Are we asking the right questions?

According to Don Bechler, the chair of Single Payer Now in California, Americans are currently asking the wrong questions about improving the health care system.

“I’m not for a single-payer system because it will reduce costs, although it would,” Bechler said. “I’m for it because we are not supplying quality health care to millions of people in this country.”

Bechler said that the focus on reducing costs has distracted Americans from the real goal, which, he said, should be increasing the level of care for everyone. “People say, we spend 15 cents on the dollar for health care in this country, and that’s too much. But if we spent 18 cents, and people would live five years longer, would you go for that?”

Remapping Debate asked AARP’s John Rother whether the debate over health care should first start by asking how we can achieve the highest-quality care possible for all, not with questions of cost.

“That’s exactly the right question,” Rother said, “and we’re a long way away from that.”

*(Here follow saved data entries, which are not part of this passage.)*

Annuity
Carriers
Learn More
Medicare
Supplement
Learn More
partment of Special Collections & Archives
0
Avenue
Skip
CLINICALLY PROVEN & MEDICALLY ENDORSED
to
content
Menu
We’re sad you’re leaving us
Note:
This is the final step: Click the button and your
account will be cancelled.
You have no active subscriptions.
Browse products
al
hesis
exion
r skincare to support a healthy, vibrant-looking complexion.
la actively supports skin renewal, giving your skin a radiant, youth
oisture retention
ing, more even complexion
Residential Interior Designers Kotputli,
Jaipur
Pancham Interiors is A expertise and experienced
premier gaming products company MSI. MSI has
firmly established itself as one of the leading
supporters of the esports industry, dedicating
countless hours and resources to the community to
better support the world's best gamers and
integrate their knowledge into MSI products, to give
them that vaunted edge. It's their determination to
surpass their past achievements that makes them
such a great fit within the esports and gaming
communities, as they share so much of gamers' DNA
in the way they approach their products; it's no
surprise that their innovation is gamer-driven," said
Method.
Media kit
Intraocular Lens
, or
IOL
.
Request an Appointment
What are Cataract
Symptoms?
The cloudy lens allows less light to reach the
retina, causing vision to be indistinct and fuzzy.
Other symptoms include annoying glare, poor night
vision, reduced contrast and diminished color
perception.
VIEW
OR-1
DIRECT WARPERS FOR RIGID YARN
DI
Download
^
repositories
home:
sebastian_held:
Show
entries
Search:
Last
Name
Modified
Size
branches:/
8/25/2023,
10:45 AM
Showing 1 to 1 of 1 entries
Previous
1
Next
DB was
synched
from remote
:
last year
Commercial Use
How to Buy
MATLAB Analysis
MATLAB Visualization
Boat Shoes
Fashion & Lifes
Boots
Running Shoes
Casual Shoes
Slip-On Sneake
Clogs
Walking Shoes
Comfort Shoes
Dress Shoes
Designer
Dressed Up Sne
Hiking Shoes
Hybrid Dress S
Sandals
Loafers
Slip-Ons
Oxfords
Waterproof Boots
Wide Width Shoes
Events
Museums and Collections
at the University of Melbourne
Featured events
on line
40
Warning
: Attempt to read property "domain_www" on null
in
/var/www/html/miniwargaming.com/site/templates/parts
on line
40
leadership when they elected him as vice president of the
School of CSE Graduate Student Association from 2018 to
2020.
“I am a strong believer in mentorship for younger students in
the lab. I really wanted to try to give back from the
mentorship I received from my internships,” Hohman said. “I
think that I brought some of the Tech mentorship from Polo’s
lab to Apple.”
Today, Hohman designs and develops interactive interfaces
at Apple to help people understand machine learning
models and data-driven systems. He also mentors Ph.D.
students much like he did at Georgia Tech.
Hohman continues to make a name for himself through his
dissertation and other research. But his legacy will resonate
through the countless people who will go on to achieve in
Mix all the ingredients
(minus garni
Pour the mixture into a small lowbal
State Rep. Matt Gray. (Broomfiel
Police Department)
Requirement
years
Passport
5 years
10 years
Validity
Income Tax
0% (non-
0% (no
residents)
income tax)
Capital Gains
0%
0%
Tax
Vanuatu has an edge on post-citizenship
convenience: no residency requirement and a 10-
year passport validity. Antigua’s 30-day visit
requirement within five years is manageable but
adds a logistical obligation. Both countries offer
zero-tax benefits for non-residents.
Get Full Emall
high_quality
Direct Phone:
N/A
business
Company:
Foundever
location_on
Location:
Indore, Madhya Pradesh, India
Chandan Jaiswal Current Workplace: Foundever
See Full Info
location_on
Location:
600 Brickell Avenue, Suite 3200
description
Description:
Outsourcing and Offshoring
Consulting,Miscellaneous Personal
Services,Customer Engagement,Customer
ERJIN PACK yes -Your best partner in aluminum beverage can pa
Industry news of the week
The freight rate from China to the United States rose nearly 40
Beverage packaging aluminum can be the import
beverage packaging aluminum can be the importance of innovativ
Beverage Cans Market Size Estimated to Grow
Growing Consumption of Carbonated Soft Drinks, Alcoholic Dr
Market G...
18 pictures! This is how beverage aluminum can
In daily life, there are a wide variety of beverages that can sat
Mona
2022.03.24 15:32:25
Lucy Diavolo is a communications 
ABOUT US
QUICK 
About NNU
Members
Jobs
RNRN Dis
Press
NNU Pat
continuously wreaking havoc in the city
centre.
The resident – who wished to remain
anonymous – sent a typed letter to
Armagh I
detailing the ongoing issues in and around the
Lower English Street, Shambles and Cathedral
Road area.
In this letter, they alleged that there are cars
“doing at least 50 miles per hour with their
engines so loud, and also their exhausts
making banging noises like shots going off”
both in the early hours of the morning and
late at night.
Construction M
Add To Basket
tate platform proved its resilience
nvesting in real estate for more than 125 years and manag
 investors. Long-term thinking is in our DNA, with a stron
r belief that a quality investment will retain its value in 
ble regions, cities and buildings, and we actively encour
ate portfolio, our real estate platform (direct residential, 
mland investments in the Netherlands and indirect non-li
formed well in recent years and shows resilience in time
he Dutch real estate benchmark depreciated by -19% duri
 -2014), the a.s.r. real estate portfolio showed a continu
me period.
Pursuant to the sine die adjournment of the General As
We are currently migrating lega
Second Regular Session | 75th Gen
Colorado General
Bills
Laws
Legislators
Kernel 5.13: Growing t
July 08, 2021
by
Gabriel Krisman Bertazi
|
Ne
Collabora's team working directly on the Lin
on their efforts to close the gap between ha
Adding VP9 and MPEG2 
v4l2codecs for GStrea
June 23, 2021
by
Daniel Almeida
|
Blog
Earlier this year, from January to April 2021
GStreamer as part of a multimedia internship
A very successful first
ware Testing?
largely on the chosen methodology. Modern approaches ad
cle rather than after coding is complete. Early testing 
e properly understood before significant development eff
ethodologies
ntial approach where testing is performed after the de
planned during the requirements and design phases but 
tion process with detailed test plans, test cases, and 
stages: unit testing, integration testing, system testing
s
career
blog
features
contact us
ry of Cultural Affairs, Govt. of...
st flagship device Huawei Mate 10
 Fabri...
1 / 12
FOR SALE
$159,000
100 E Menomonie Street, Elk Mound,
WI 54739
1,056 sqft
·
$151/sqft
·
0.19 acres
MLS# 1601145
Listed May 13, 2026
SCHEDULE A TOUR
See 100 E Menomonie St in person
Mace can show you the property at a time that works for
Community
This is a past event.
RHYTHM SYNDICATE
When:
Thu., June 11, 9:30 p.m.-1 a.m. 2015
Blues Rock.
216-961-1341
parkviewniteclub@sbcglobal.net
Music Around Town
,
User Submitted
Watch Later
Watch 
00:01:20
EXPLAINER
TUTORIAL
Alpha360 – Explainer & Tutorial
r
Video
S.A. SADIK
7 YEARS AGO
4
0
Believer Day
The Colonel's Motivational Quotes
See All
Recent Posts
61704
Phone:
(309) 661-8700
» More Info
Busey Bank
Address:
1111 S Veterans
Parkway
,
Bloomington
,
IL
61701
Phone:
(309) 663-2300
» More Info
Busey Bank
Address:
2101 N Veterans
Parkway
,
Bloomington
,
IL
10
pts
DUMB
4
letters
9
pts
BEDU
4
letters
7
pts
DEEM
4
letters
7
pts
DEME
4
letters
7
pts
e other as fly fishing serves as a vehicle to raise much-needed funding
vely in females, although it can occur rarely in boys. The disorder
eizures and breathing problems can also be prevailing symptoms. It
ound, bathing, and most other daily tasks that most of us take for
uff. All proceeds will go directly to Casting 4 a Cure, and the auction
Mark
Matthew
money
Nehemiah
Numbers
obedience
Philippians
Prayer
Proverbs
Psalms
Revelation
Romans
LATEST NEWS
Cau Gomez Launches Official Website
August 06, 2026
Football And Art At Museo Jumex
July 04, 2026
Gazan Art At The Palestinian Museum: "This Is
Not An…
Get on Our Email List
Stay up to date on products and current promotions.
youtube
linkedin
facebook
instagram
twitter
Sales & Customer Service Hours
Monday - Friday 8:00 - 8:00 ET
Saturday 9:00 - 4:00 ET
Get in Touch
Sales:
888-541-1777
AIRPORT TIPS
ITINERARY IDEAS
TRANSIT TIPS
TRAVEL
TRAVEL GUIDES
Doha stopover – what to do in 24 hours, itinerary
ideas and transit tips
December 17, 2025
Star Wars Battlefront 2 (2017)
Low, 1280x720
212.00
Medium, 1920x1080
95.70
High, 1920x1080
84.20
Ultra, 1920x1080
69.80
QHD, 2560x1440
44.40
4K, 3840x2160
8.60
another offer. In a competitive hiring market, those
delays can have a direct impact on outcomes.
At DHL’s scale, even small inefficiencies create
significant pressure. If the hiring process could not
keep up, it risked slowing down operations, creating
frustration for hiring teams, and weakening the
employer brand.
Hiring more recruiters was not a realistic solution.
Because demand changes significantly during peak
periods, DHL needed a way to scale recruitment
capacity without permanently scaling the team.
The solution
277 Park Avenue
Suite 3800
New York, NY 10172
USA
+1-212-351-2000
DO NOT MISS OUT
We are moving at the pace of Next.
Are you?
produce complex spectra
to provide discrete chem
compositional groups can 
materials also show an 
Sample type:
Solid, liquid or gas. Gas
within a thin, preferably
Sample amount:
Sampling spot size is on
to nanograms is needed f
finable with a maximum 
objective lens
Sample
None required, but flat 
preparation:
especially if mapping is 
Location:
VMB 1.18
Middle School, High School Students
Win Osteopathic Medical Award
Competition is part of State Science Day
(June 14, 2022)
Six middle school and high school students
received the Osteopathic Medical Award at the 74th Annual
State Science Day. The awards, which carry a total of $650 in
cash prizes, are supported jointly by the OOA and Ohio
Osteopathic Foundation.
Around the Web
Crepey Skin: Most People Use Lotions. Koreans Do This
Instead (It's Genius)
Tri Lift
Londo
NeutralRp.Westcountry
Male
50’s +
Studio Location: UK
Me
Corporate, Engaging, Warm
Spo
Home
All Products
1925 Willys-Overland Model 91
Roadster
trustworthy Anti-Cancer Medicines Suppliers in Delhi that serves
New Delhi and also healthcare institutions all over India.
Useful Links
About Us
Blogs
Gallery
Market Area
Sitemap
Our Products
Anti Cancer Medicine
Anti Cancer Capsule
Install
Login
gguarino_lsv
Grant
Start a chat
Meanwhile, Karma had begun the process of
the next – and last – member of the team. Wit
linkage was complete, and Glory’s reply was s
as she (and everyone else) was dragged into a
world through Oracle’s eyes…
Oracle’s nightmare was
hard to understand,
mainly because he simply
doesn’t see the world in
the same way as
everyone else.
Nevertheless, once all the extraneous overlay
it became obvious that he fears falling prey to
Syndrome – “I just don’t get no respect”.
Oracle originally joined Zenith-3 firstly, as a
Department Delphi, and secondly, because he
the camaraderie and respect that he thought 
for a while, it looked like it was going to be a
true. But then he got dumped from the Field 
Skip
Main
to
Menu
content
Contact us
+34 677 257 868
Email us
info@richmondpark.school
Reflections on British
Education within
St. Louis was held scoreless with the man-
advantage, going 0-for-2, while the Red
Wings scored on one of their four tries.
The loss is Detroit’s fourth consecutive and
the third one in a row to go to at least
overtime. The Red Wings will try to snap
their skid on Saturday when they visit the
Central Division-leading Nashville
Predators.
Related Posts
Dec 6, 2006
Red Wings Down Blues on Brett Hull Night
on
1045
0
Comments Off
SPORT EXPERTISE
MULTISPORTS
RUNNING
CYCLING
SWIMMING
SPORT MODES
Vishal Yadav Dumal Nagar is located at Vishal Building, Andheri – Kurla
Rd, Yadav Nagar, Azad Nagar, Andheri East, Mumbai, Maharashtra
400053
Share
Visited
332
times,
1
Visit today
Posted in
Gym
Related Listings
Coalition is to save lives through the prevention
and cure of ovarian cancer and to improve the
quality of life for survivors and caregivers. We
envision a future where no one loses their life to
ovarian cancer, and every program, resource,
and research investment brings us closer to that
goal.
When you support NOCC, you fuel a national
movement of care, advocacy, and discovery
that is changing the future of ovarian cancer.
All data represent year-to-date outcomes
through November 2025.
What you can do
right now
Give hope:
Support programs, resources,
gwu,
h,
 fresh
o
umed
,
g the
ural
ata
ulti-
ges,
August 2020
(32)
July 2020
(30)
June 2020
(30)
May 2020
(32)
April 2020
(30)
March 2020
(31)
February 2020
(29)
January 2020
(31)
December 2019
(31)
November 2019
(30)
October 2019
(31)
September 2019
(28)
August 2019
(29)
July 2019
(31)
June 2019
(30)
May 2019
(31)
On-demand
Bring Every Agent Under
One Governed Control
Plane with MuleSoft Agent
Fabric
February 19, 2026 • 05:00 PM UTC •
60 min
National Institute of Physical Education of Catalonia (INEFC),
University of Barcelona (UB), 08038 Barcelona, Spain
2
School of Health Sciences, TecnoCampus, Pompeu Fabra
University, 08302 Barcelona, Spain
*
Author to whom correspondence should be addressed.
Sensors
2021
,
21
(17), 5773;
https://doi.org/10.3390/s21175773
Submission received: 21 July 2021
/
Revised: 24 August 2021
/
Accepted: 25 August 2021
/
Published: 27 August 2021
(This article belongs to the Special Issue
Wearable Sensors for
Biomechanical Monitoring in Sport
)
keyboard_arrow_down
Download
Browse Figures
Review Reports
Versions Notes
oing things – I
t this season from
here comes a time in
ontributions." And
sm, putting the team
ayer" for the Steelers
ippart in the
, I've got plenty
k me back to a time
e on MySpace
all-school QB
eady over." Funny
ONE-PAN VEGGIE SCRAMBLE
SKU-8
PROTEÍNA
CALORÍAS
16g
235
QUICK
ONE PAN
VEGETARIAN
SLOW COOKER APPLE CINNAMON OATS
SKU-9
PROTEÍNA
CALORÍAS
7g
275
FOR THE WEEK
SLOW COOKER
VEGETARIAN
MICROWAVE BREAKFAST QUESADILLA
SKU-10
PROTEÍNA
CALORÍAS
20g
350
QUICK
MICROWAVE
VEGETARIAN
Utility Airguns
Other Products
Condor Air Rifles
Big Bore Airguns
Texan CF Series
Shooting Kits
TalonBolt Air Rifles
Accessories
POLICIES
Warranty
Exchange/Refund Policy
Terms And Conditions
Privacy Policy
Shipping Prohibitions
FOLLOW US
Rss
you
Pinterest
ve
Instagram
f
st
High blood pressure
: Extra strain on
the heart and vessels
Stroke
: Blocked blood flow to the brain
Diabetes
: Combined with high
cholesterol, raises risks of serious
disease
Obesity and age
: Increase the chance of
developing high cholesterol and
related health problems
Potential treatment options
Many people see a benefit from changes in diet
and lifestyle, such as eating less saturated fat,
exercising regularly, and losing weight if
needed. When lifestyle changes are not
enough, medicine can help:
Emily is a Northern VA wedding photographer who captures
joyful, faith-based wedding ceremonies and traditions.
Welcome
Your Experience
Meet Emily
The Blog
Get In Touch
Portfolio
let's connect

Because at least part of the single-payer bill in California will likely be put on the ballot in coming years for residents to vote on directly, Reid said that public education is also a huge part of the coalition’s work.

An incremental approach?

Rother, reciting AARP’s extensive experience in conducting educational campaigns, says these campaigns can often take several years to be effective. Nevertheless, AARP has not published any material relating to single-payer health insurance on its website, in its several hundred page policy book, or through its Public Policy Institute.  He did say that he thought it was useful for other groups to do research and education on a single-payer model could function in the United States.

AARP representatives in California and Vermont explained that the organization’s strategy, which is largely determined by the national organization, was currently to wait and see how the debate over single-payer played out in those states.

“Reasonable people can disagree about the best system for universal health care,” said Mark Beach, communications director for AARP California. “As far as single-payer goes, it would be nice if there was a robust public discourse about that…but our focus at this point is to do our best to see the [Affordable Care Act] implemented.”

Beach explained that, when it came to policies that would radically alter the way that health care is delivered, “AARP takes a more incremental approach to that kind of thing.”

“It’s fine to take incremental steps,” CARA’s Reid countered, “but you need to have a vision of where you want to end up, and how you’re going to get there.”